Task directions »
From the records below, set down exactly the lines starting with the line that contains "Look at this" and going on through the line that contains "Wrap output in". Nothing else is wanted.

***** Source material

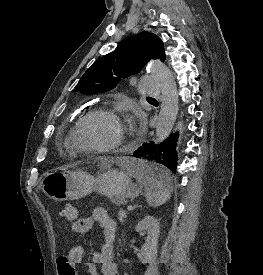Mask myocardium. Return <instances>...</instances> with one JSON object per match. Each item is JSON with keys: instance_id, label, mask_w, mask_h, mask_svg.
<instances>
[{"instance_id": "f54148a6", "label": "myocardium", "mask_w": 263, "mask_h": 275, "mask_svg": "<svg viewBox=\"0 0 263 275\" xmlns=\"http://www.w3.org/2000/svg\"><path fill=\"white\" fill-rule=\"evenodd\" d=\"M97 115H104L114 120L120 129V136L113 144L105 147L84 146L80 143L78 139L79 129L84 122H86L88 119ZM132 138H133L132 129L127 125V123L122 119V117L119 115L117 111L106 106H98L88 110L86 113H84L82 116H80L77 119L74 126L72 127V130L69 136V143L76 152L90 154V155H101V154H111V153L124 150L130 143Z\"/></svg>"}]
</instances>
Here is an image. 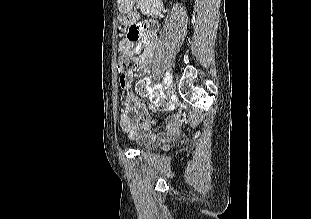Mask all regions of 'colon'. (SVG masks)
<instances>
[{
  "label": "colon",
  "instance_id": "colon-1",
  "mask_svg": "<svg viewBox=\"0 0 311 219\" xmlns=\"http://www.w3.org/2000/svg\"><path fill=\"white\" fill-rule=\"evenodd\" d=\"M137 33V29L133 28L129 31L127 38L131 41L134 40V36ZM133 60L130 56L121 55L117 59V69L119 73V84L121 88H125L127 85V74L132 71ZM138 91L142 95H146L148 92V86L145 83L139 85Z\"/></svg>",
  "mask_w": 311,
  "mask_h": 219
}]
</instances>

**********
***** Source material

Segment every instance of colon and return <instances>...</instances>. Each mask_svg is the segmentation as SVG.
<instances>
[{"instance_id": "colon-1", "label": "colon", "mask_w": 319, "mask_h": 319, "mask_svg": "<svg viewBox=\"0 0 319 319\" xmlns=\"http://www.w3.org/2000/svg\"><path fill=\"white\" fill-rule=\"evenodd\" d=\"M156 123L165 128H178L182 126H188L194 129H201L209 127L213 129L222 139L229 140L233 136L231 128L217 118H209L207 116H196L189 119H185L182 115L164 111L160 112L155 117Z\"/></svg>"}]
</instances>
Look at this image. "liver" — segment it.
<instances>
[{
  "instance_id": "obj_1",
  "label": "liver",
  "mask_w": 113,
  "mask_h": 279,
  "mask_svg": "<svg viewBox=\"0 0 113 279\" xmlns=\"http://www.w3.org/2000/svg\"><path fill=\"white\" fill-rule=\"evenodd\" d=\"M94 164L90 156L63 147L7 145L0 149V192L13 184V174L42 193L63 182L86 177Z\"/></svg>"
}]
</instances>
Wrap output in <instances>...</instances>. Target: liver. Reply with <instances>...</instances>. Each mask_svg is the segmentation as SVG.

**********
***** Source material

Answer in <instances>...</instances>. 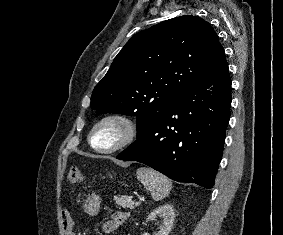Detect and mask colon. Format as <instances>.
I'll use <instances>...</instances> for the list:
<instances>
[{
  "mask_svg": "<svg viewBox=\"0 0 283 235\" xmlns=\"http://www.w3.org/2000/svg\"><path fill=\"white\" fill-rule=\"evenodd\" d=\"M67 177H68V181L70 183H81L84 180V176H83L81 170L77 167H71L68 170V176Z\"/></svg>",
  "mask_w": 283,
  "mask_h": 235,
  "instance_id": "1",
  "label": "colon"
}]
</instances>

**********

Result of the task »
Look at this image. "liver" — segment it.
<instances>
[{
  "instance_id": "obj_1",
  "label": "liver",
  "mask_w": 113,
  "mask_h": 279,
  "mask_svg": "<svg viewBox=\"0 0 113 279\" xmlns=\"http://www.w3.org/2000/svg\"><path fill=\"white\" fill-rule=\"evenodd\" d=\"M94 164L90 156L63 147L7 145L0 149V192L13 184V174L42 193L63 182L86 177Z\"/></svg>"
}]
</instances>
Wrap output in <instances>...</instances>. Target: liver. Reply with <instances>...</instances>. Each mask_svg is the segmentation as SVG.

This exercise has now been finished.